Using mind control to achieve purpose against the odds

By Tamara Power-DrutisPublished 5 years ago 12 min read
Octavia E. Butler, photo by UC Riverside

Octavia E. Bulter’s writing is known for its strident and tangible female characters, of which there have been historically few in the genre of science fiction.

I’ve looked to her protagonists for guidance since I first picked up Parable of the Sower as a teenager: In the Earthseed series, Lauren taught me the benefit of returning again and again to community; in Dawn, Lilith transformed how I view humankind’s relationship with other living creatures; in Wild Seed, Anyanwu showed me what it looks like to heal together from trauma; in Fledgling, Shori reminded me of the fundamental grounding of family and kin; and in Kindred, Dana found resilience in the face of volatility and injustice.

Despite this wealth of role models, more often than not, I turn to the author herself for advice and inspiration.

In Positive Obsession, an essay in her short story collection Blood Child and Other Stories, Butler wrote that at its best, science fiction stimulates our imagination and creativity. "It gets reader and writer off the beaten track, off the narrow, narrow footpath of what 'everyone' is saying, doing, thinking--whoever 'everyone' happens to be this year." Her writing has done just that for me, and countless others.

In a post-script reflection on this essay though, Butler said, “I have no doubt that all the best and the most interesting parts of me is my fiction.” Here, I have to disagree.

Butler’s writing may have changed how I see and interact with the world, but it was Butler herself who changed me.

My Negative Obsession

The first time I read Positive Obsession, I had been searching for an answer to my own negative obsession. My mind, when presented with open space, had/has a tendency to fill it with worry or self-undermining ridicule (stuff I would never say or think about other people).

There are moments that I’m more susceptible to this negative obsession, such as falling asleep at night, seeing something that reminds me of a past pain, and pretty much any time after (and for years following) public speaking.

My negative obsession spin cycle

When I reflected on this at a retreat a few years back, author Julie Pham described it as “spinning.” And the truth is, my spinning costs me time, sleep, health, and life. I knew I shouldn’t keep reliving the negative, but until reading Positive Obsession, I had no idea how to get off that train.

The Destructive Assumption

If you haven’t read Blood Child (or Butler’s other books), particularly if you’re a writer or a human experiencing modernity, I recommend every page. Positive Obsession is a personal favorite, because in it, Butler gave a glimpse into her journey to becoming a full-time writer, as well as a roadmap for wielding obsession for our own good.

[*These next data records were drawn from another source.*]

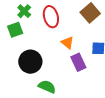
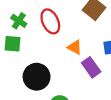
green square: (15, 30) -> (12, 44), turned 35

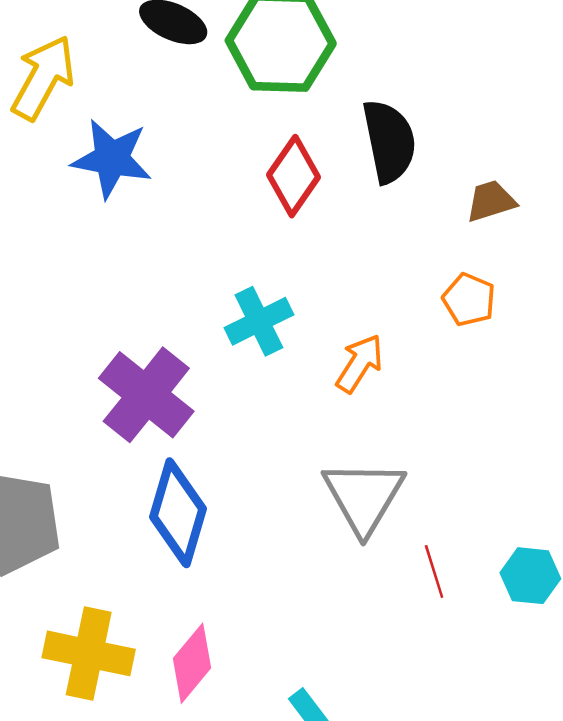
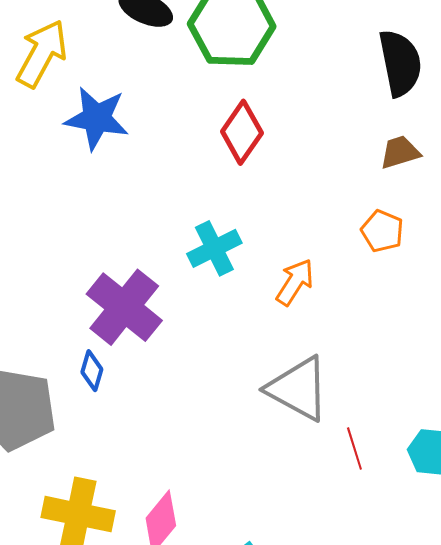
black semicircle: (389, 141) -> (400, 63), moved
gray triangle: (364, 497) -> (298, 389), turned -32
blue diamond: (178, 513) -> (92, 371), moved, size x0.5

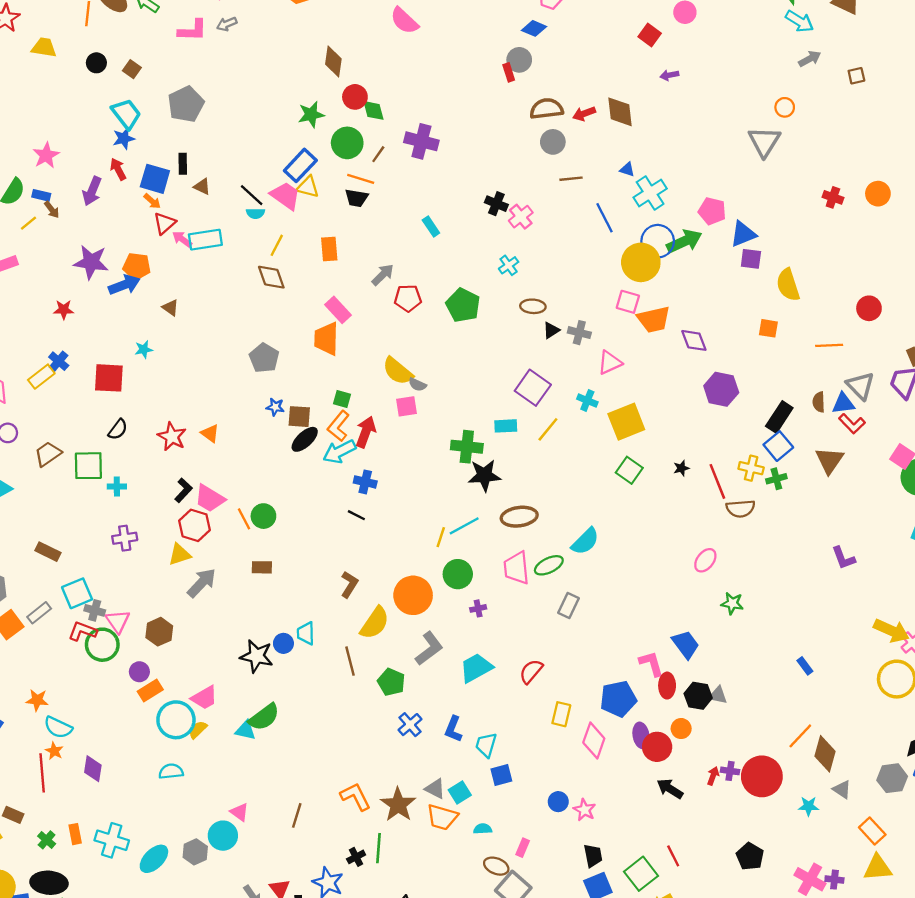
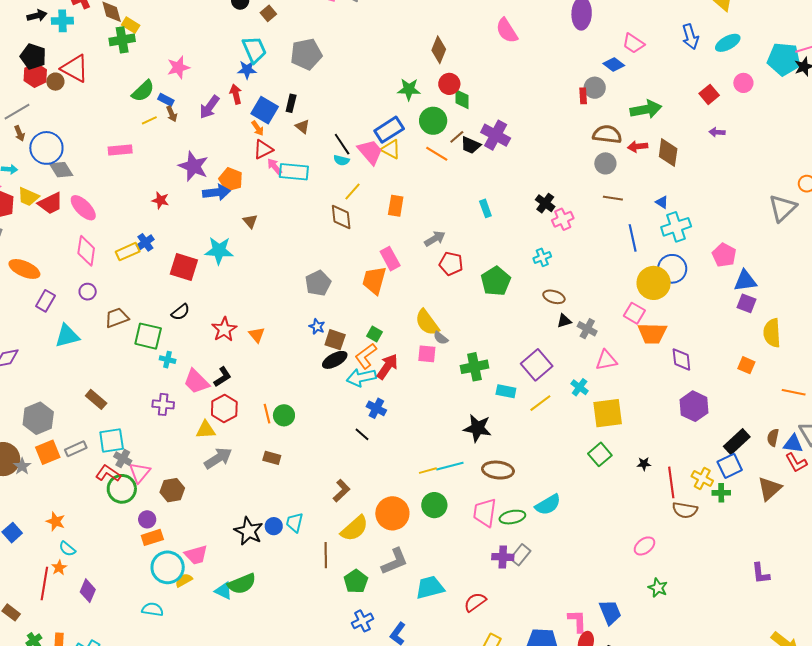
black trapezoid: (356, 198) -> (471, 145), moved
green arrow: (684, 241) -> (646, 109), moved
cyan star: (144, 349) -> (219, 251), size x1.8
green cross: (467, 447) -> (474, 367), moved, turned -32
pink trapezoid: (210, 498) -> (196, 382), moved
yellow line: (441, 537) -> (428, 471), turned 42
purple cross: (478, 608) -> (503, 557), moved, size x1.5
cyan semicircle: (58, 727) -> (67, 549), size x0.7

She reflected on the first time she entered a bookstore, after practically living in the library and owning some hand-me-down books. Having saved up five dollars, she entered the bookstore full of “vague fears” and eager to buy a new book that she herself had chosen, and one which she could keep.

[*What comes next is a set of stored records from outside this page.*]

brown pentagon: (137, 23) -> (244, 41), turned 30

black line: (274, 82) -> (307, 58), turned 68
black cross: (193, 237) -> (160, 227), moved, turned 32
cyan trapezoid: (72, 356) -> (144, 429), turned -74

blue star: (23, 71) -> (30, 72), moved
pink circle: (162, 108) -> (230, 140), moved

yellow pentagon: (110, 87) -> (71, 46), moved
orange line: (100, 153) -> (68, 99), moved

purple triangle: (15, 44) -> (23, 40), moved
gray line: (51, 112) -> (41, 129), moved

“Can kids come in here?” I asked the woman at the cash register once I was inside. I meant could Black kids come in. My mother, born in rural Louisiana and raised amid strict racial segregation, had warned me that I might not be welcome everywhere, even in California.

The cashier glanced at me. “Of course you can come in,” she said. Then as though it were an afterthought, she smiled. I relaxed.

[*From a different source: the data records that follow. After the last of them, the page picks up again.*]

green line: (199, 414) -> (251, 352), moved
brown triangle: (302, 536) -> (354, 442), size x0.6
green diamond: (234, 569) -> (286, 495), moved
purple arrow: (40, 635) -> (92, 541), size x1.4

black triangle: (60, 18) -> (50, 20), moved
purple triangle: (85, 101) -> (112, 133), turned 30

For Butler, as was the case with her protagonists, the world presented longshot odds and structural injustice. Thankfully, she was too positively obsessed to let reality derail her. Many of her characters also shared her steadfast trait, shown in this excerpt of dialogue between Butler and her aunt.

“I want to be a writer when I grow up,” I said.

“Do you?” my aunt asked. “Well, that’s nice, but you’ll have to get a job, too.”

“Writing will be my job,” I said.

“You can write any time. It’s a nice hobby. But you’ll have to earn a living.”

“As a writer.”

“Don’t be silly.”

“I mean it.”

“Honey… Negroes can’t be writers.”

“Why not?”

“They just can’t.”

“Yes, they can, too!”

I was most adamant when I didn’t know what I was talking about. In all my thirteen years, I had never read a printed word that I knew to have been written by a Black person. My aunt was a grown woman. She knew more than I did. What if she were right?

I’m grateful to have grown up in a world where writers like Octavia Butler, Anne McCaffrey, and Sheri Tepper were available in my library and on our family bookshelf; they make it easier to think of myself as someone who can be a writer. They make it easier for women to be writers.

Thanks to them, I don’t have to struggle against a genre or industry that doesn’t want me. I have only to struggle against myself, and the doubts that take root when I allow myself to spin.

Butler didn’t have that luxury though. There was no proof that Octavia’s obsession could pay off, and plenty of reasons to believe it would not.

Why aren’t there more Science Fiction Black writers? There aren’t because there aren’t. What we don’t see, we assume can’t be. What a destructive assumption.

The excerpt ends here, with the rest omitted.